Page images and extracted text
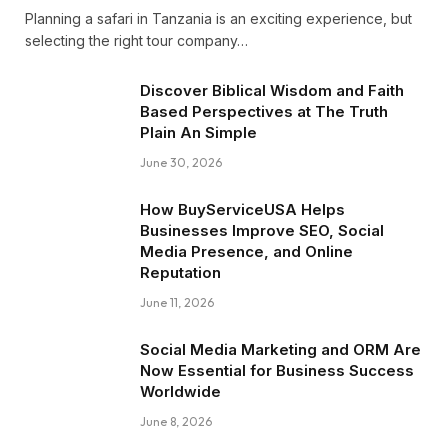
Planning a safari in Tanzania is an exciting experience, but
selecting the right tour company…
Discover Biblical Wisdom and Faith
Based Perspectives at The Truth
Plain An Simple
June 30, 2026
How BuyServiceUSA Helps
Businesses Improve SEO, Social
Media Presence, and Online
Reputation
June 11, 2026
Social Media Marketing and ORM Are
Now Essential for Business Success
Worldwide
June 8, 2026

→ DIRECTIONS
Return, word for word, the line containing "Media Presence, and Online" and all lines after it through the last line of the records, and nothing else.

→ RESPONSE FOR THIS EXERCISE
Media Presence, and Online
Reputation
June 11, 2026
Social Media Marketing and ORM Are
Now Essential for Business Success
Worldwide
June 8, 2026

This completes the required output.